Single by EPMD

from the album Strictly Business
- B-side: "Get Off the Bandwagon"
- Released: 1989
- Recorded: 1988
- Genre: Hip hop
- Length: 4:01
- Label: Fresh
- Songwriter(s): Erick Sermon, Parrish Smith
- Producer(s): EPMD

EPMD singles chronology
| "Strictly Business" (1988) | "I'm Housin" (1989) | "So Wat Cha Sayin'" (1989) |

= I'm Housin =

"I'm Housin" is the third and final single released from EPMD's debut album, Strictly Business.
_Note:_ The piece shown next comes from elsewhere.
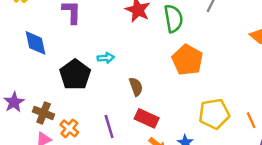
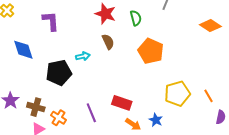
green semicircle: (173, 18) -> (136, 18), size x0.7
black pentagon: (75, 75) -> (59, 73), turned 30
brown semicircle: (136, 87) -> (108, 42), moved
It peaked at No. 28 on the Hot Rap Singles chart. "I'm Housin" features a prominent sample of "Rock Steady" by Aretha Franklin.

==Track listing==
===A-side===
1. "I'm Housin'" (Vocal) – 4:15
2. "I'm Housin'" (Instrumental) – 4:11
3. "I'm Housin'" (UK Mix) – 5:30

===B-side===
1. "Get Off the Bandwagon" (Vocal) – 5:07
2. "Get Off the Bandwagon" (Instrumental) – 5:03

==Cover versions==
Rage Against the Machine covered I'm Housin on their album Renegades.